En France, la transmission d'un patrimoine relève par défaut du droit commun des successions, qui prévoit un abattement de 100 000 euros par enfant (renouvelable tous les 15 ans) et des droits qui peuvent monter jusqu'à 45 pour cent sur la tranche supérieure. Au delà de ce dispositif, l'État a maintenu un régime de faveur très spécifique pour les capitaux transmis via un contrat d'assurance vie. Ce régime est codifié à l'article 990 I du Code général des impôts pour les versements effectués avant 70 ans, et à l'article 757 B pour les versements effectués après 70 ans.

Ces deux articles définissent un cadre fiscal nettement plus favorable que celui des successions classiques. Mais leur fonctionnement précis est souvent mal compris, et beaucoup d'épargnants ne tirent pas pleinement parti des leviers qu'ils permettent. Cet article expose les règles applicables, les seuils chiffrés, les techniques d'optimisation reconnues et les pièges courants.

Pourquoi l'assurance vie échappe aux droits de succession classiques

L'argument juridique repose sur la nature même du contrat d'assurance vie. Le capital décès n'est pas considéré comme faisant partie du patrimoine du souscripteur au moment de son décès. Il est versé directement par l'assureur au bénéficiaire désigné dans la clause bénéficiaire, en vertu d'une stipulation pour autrui (article 1973 du Code civil). Cette construction juridique a deux conséquences majeures.

Premièrement, le capital décès n'entre pas dans l'actif successoral et n'est donc pas soumis aux règles classiques de partage entre héritiers. Le souscripteur peut désigner librement les bénéficiaires, y compris des personnes qui ne font pas partie de ses héritiers légaux. Cette liberté est encadrée par la notion de prime manifestement exagérée (articles L. 132-13 et L. 132-14 du Code des assurances), qui permet aux héritiers réservataires de contester en justice si les primes versées sont disproportionnées par rapport au patrimoine global.

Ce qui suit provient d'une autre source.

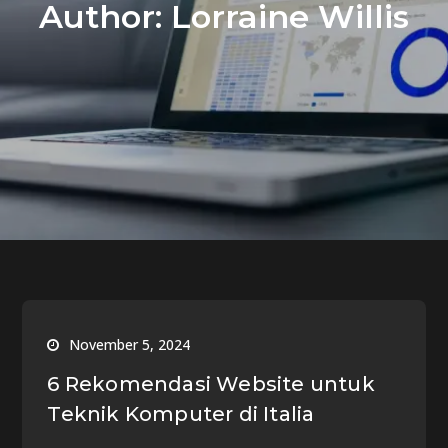
Author:
Lorraine Willis
November 5, 2024
6 Rekomendasi Website untuk
Teknik Komputer di Italia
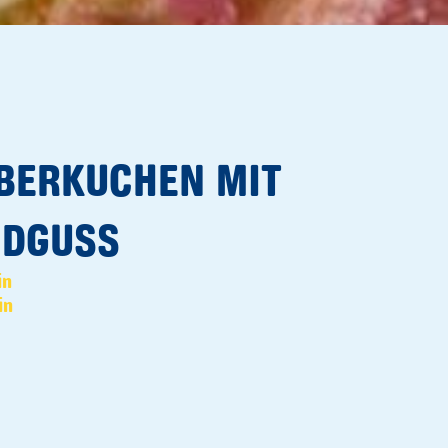
BERKUCHEN MIT
DGUSS
in
in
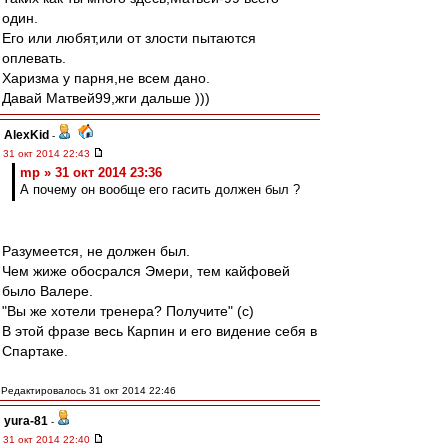
один.
Его или любят,или от злости пытаются
оплевать.
Харизма у парня,не всем дано.
Давай Матвей99,жги дальше )))
AlexKid
-
31 окт 2014 22:43
mp » 31 окт 2014 23:36
А почему он вообще его гасить должен был ?
Разумеется, не должен был.
Чем жиже обосрался Эмери, тем кайфовей
было Валере.
"Вы же хотели тренера? Получите" (c)
В этой фразе весь Карпин и его видение себя в
Спартаке.
Редактировалось 31 окт 2014 22:46
yura-81
-
31 окт 2014 22:40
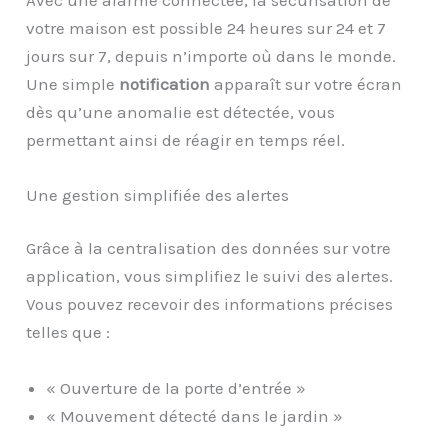
votre maison est possible 24 heures sur 24 et 7
jours sur 7, depuis n’importe où dans le monde.
Une simple
notification
apparaît sur votre écran
dès qu’une anomalie est détectée, vous
permettant ainsi de réagir en temps réel.
Une gestion simplifiée des alertes
Grâce à la centralisation des données sur votre
application, vous simplifiez le suivi des alertes.
Vous pouvez recevoir des informations précises
telles que :
« Ouverture de la porte d’entrée »
« Mouvement détecté dans le jardin »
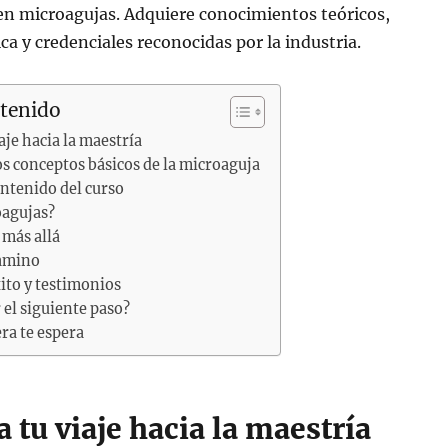
 en microagujas. Adquiere conocimientos teóricos,
ca y credenciales reconocidas por la industria.
ntenido
je hacia la maestría
 conceptos básicos de la microaguja
ontenido del curso
oagujas?
 más allá
camino
xito y testimonios
 el siguiente paso?
ra te espera
tu viaje hacia la maestría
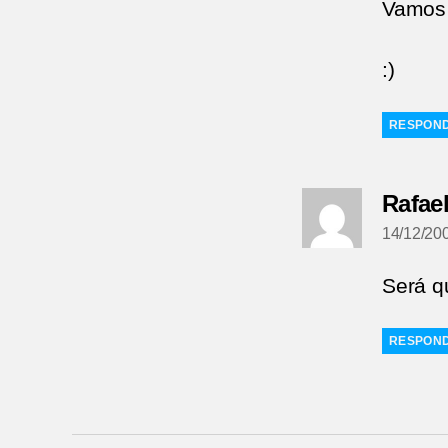
Vamos 
:)
RESPON
Rafae
14/12/200
Será q
RESPON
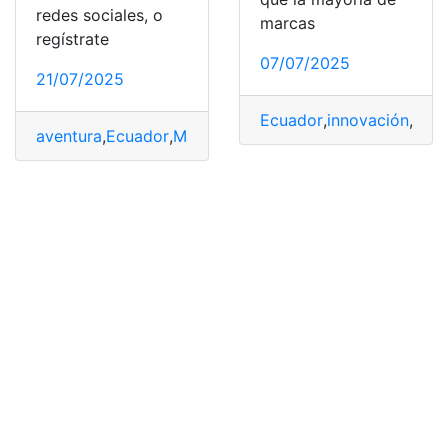
redes sociales, o
marcas
regístrate
07/07/2025
21/07/2025
Ecuador
,
innovación
,
Mar
aventura
,
Ecuador
,
Marca
,
Mercado
,
Motos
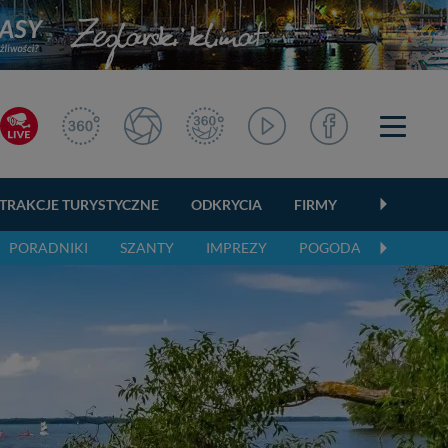
TRAKCJE TURYSTYCZNE
ODKRYCIA
FIRMY
OGŁOSZEN
PORADNIKI
SZANTY
IMPREZY
POGODA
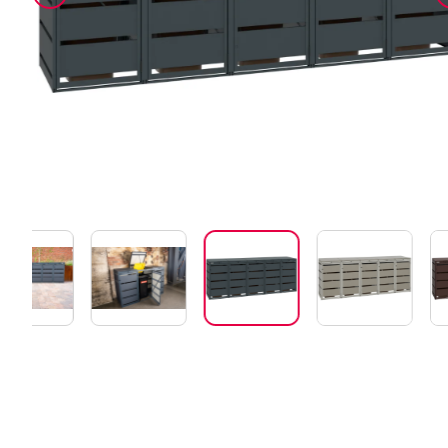
MBOX Smartbox
Alle Mülltonnenboxen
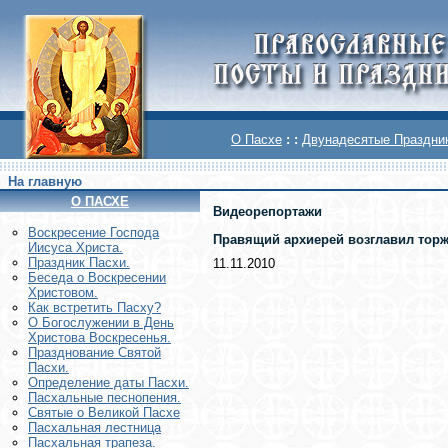
О Пасхе
: :
Двунадесятые Праздни
На главную
О ПАСХЕ
Видеорепортажи
Воскреcение Господа
Правящий архиерей возглавил торж
Иисуса Христа.
Праздник Пасхи.
11.11.2010
Беседа о Воскресении
Христовом.
Как встретить Пасху?
О Богослужении в День
Христова Воскресенья.
Празднование Святой
Пасхи.
Определение даты Пасхи.
Пасхальные песнопения.
Святые о Великой Пасхе
Пасхальная лестница
Пасхальная трапеза.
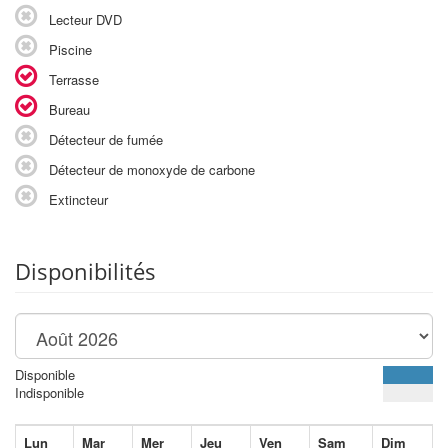
Lecteur DVD
Piscine
Terrasse
Bureau
Détecteur de fumée
Détecteur de monoxyde de carbone
Extincteur
Disponibilités
Disponible
Indisponible
Lun
Mar
Mer
Jeu
Ven
Sam
Dim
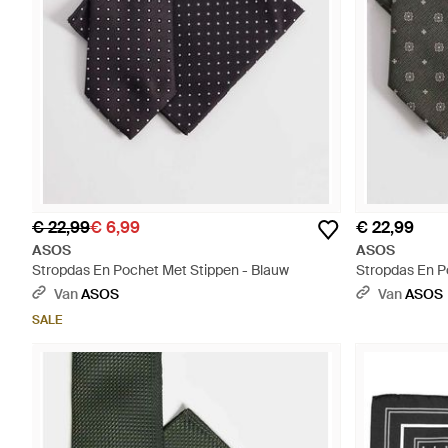
€ 22,99
€ 6,99
€ 22,99
ASOS
ASOS
Stropdas En Pochet Met Stippen - Blauw
Stropdas En P
Bloemenpatroo
Van
ASOS
Van
ASOS
SALE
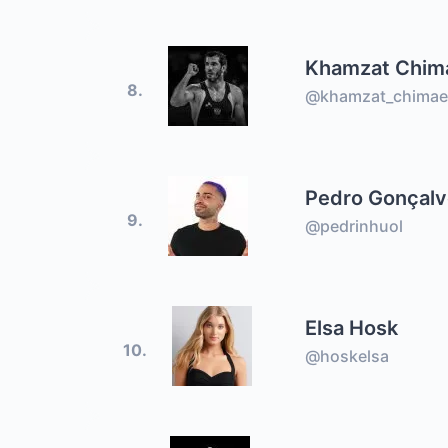
Khamzat Chim
8.
@khamzat_chimae
Pedro Gonçal
9.
@pedrinhuol
Elsa Hosk
10.
@hoskelsa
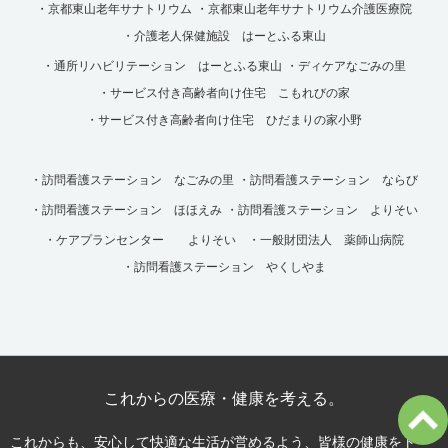
・京都東山老年サナトリウム
・京都東山老年サナトリウム介護医療院
・介護老人保健施設 はーとふる東山
・通所リハビリテーション はーとふる東山
・ディケアなごみの里
・サービス付き高齢者向け住宅 こもれびの家
・サービス付き高齢者向け住宅 ひだまりの家小野
・訪問看護ステーション なごみの里
・訪問看護ステーション ならび
・訪問看護ステーション ほほえみ
・訪問看護ステーション よりそい
・ケアプランセンター よりそい
・一般財団法人 薬師山病院
・訪問看護ステーション やくしやま
これからの医療・健康を考える。
これからも、安心して快適な生活が営めるよう、皆様の健康をトー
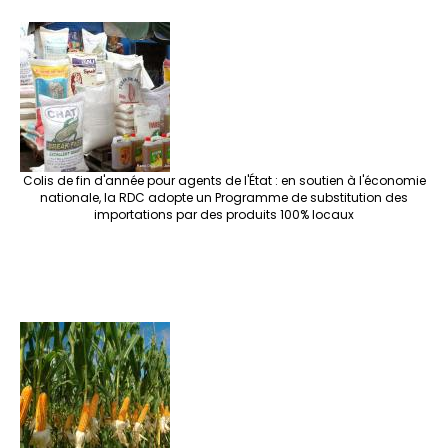
Colis de fin d'année pour agents de l'État : en soutien à l'économie
nationale, la RDC adopte un Programme de substitution des
importations par des produits 100% locaux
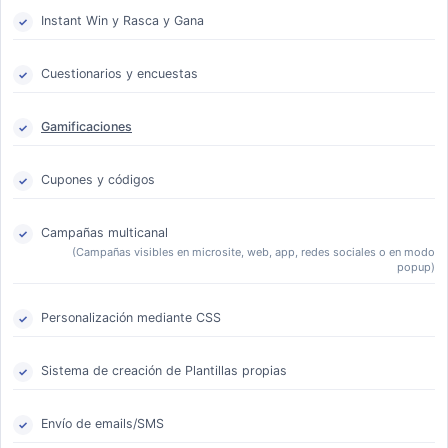
Instant Win y Rasca y Gana
Cuestionarios y encuestas
Gamificaciones
Cupones y códigos
Campañas multicanal
(Campañas visibles en microsite, web, app, redes sociales o en modo
popup)
Personalización mediante CSS
Sistema de creación de Plantillas propias
Envío de emails/SMS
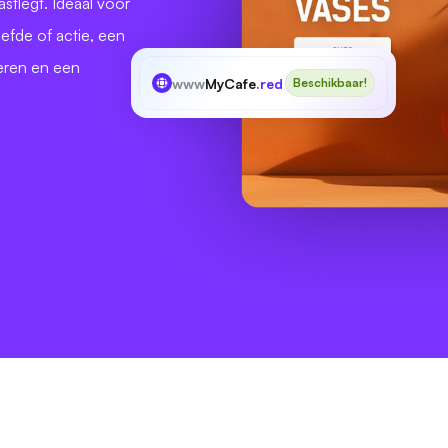
tlegt. Ideaal voor
efde of actie, een
eren en een
www
MyCafe
.red
Beschikbaar!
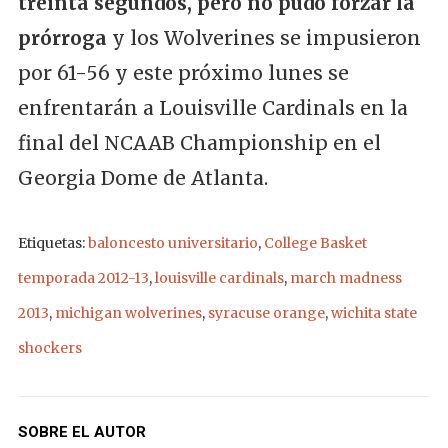
treinta segundos, pero no pudo forzar la
prórroga
y los Wolverines se impusieron
por 61-56 y este próximo lunes se
enfrentarán a Louisville Cardinals en la
final del NCAAB Championship en el
Georgia Dome de Atlanta.
Etiquetas:
baloncesto universitario
,
College Basket
temporada 2012-13
,
louisville cardinals
,
march madness
2013
,
michigan wolverines
,
syracuse orange
,
wichita state
shockers
SOBRE EL AUTOR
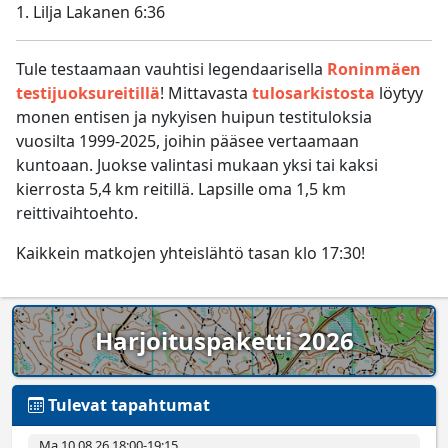
1. Lilja Lakanen 6:36
Tule testaamaan vauhtisi legendaarisella
Roninmäen
testijuoksureitillä
! Mittavasta
tulosarkistosta
löytyy
monen entisen ja nykyisen huipun testituloksia
vuosilta 1999-2025, joihin pääsee vertaamaan
kuntoaan. Juokse valintasi mukaan yksi tai kaksi
kierrosta 5,4 km reitillä. Lapsille oma 1,5 km
reittivaihtoehto.
Kaikkein matkojen yhteislähtö tasan klo 17:30!
Harjoituspaketti 2026
Tulevat tapahtumat
Ma 10.08.26 18:00­-19:15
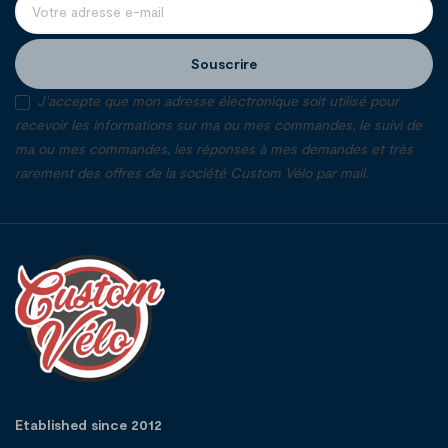
Souscrire
J'accepte que mon adresse électronique soit utilisé pour
recevoir les informations sur ma ou mes commandes, le suivi de
ma ou mes commandes, les réponses à mes demandes et très
rarement des offres de la société Custom Vélo par mail.
Etablished since 2012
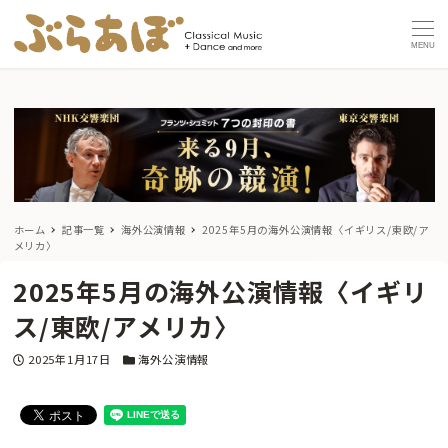
MENU
ホーム
記事一覧
海外公演情報
2025年5月の海外公演情報〈イギリス/東欧/ア
メリカ〉
2025年5月の海外公演情報〈イギリ
ス/東欧/アメリカ〉
投稿日
カテゴリー
2025年1月17日
海外公演情報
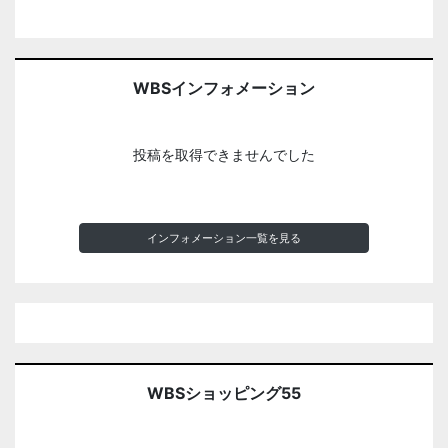
WBSインフォメーション
投稿を取得できませんでした
インフォメーション一覧を見る
WBSショッピング55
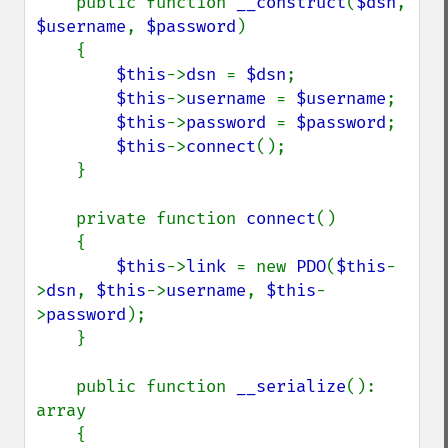
    public function 
__construct
(
$dsn
, 
$username
, 
$password
)

    {

$this
->
dsn 
= 
$dsn
;

$this
->
username 
= 
$username
;

$this
->
password 
= 
$password
;

$this
->
connect
();

    }

    private function 
connect
()

    {

$this
->
link 
= new 
PDO
(
$this
-
>
dsn
, 
$this
->
username
, 
$this
-
>
password
);

    }

    public function 
__serialize
(): 
array

    {
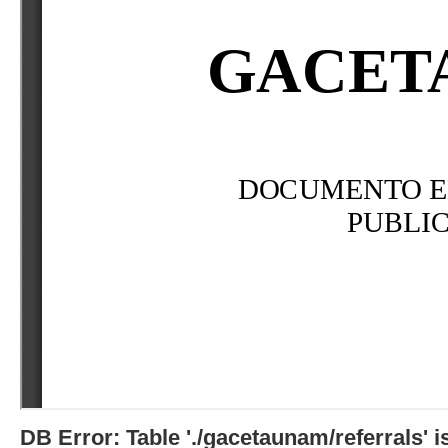
DB Error: Table './gacetaunam/referrals'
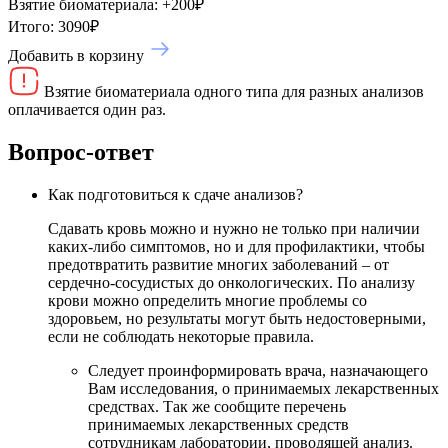
Взятие биоматериала:
+
200
₽
Итого:
3090
₽
Добавить в корзину
Взятие биоматериала одного типа для разных анализов
оплачивается один раз.
Вопрос-ответ
Как подготовиться к сдаче анализов?
Сдавать кровь можно и нужно не только при наличии
каких-либо симптомов, но и для профилактики, чтобы
предотвратить развитие многих заболеваний – от
сердечно-сосудистых до онкологических. По анализу
крови можно определить многие проблемы со
здоровьем, но результаты могут быть недостоверными,
если не соблюдать некоторые правила.
Следует проинформировать врача, назначающего
Вам исследования, о принимаемых лекарственных
средствах. Так же сообщите перечень
принимаемых лекарственных средств
сотрудникам лаборатории, проводящей анализ.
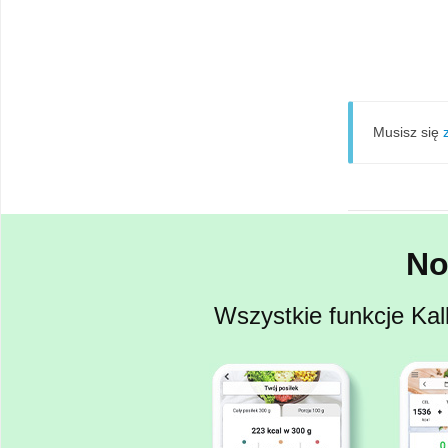
Musisz się
No
Wszystkie funkcje Kal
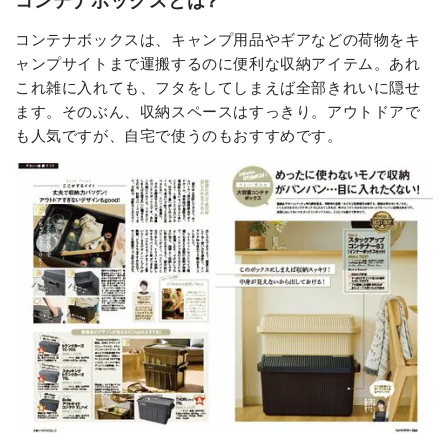
コンテナボックスとは?
コンテナボックスは、キャンプ用品やギアなどの荷物をキ
ャンプサイトまで運搬するのに便利な収納アイテム。あれ
これ雑に入れても、フタをしてしまえば全部きれいに隠せ
ます。そのぶん、収納スペースはすっきり。アウトドアで
も人気ですが、自宅で使うのもおすすめです。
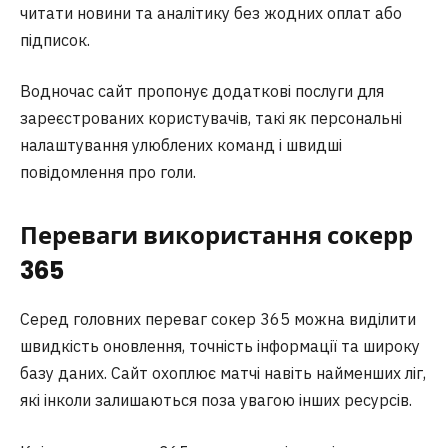
читати новини та аналітику без жодних оплат або
підписок.
Водночас сайт пропонує додаткові послуги для
зареєстрованих користувачів, такі як персональні
налаштування улюблених команд і швидші
повідомлення про голи.
Переваги використання сокерр
365
Серед головних переваг сокер 365 можна виділити
швидкість оновлення, точність інформації та широку
базу даних. Сайт охоплює матчі навіть найменших ліг,
які інколи залишаються поза увагою інших ресурсів.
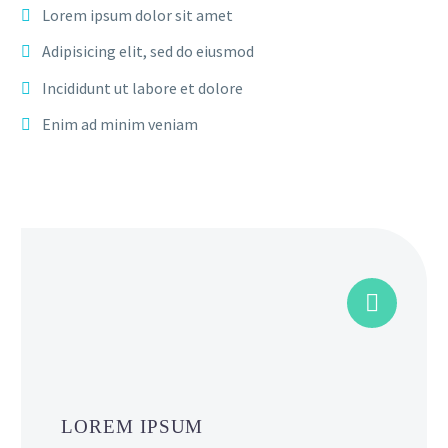
Lorem ipsum dolor sit amet
Adipisicing elit, sed do eiusmod
Incididunt ut labore et dolore
Enim ad minim veniam


LOREM IPSUM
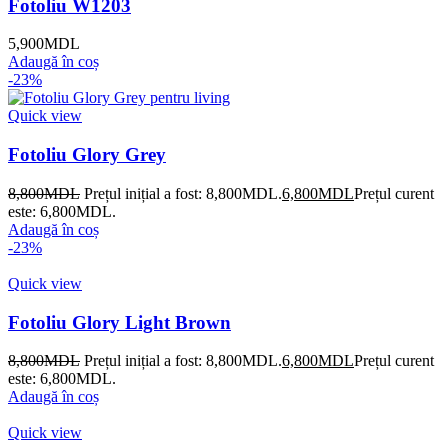
Fotoliu W1203
5,900
MDL
Adaugă în coș
-23%
Quick view
Fotoliu Glory Grey
8,800
MDL
Prețul inițial a fost: 8,800MDL.
6,800
MDL
Prețul curent
este: 6,800MDL.
Adaugă în coș
-23%
Quick view
Fotoliu Glory Light Brown
8,800
MDL
Prețul inițial a fost: 8,800MDL.
6,800
MDL
Prețul curent
este: 6,800MDL.
Adaugă în coș
Quick view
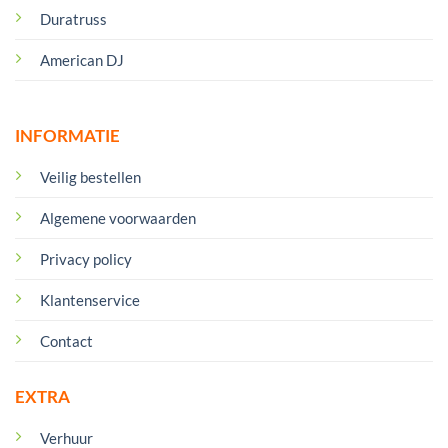
Duratruss
American DJ
INFORMATIE
Veilig bestellen
Algemene voorwaarden
Privacy policy
Klantenservice
Contact
EXTRA
Verhuur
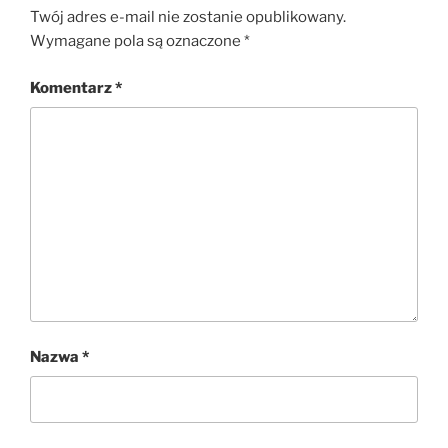
Twój adres e-mail nie zostanie opublikowany.
Wymagane pola są oznaczone
*
Komentarz
*
Nazwa
*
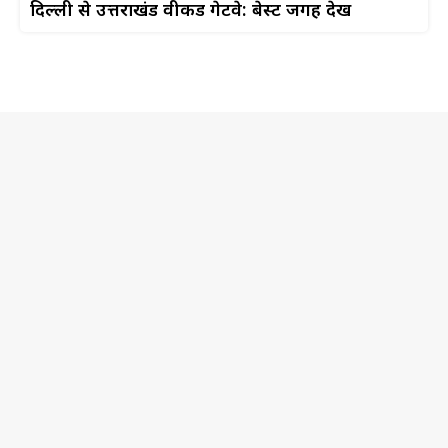
दिल्ली से उत्तराखंड वीकेंड गेटवे: बेस्ट जगहें देखें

Deuxièmement, la fiscalité applicable au capital décès n'est pas celle des droits de succession mais celle des prélèvements spécifiques prévus aux articles 990 I et 757 B du CGI. Ces prélèvements sont structurellement plus faibles, avec des abattements généralement supérieurs et des taux marginaux plafonnés.

Le régime de l'article 990 I : versements avant 70 ans

C'est le régime principal, qui s'applique à la grande majorité des contrats d'assurance vie. Pour les primes versées par le souscripteur avant son 70e anniversaire, chaque bénéficiaire désigné dispose d'un abattement de 152 500 euros, tous contrats du même souscripteur confondus. Au delà de ce seuil, la fiscalité s'applique comme suit :

Tranche de capital reçu (après abattement) Taux applicable Taux marginal
0 à 700 000 eurosPrélèvement forfaitaire20 %
Au delà de 700 000 eurosPrélèvement forfaitaire majoré31,25 %

L'abattement de 152 500 euros est par bénéficiaire, ce qui en fait le levier principal d'optimisation. Un souscripteur qui désigne 4 bénéficiaires (par exemple, conjoint, deux enfants, un petit enfant) peut potentiellement transmettre 610 000 euros en franchise totale, soit l'équivalent de 4 fois 152 500 euros.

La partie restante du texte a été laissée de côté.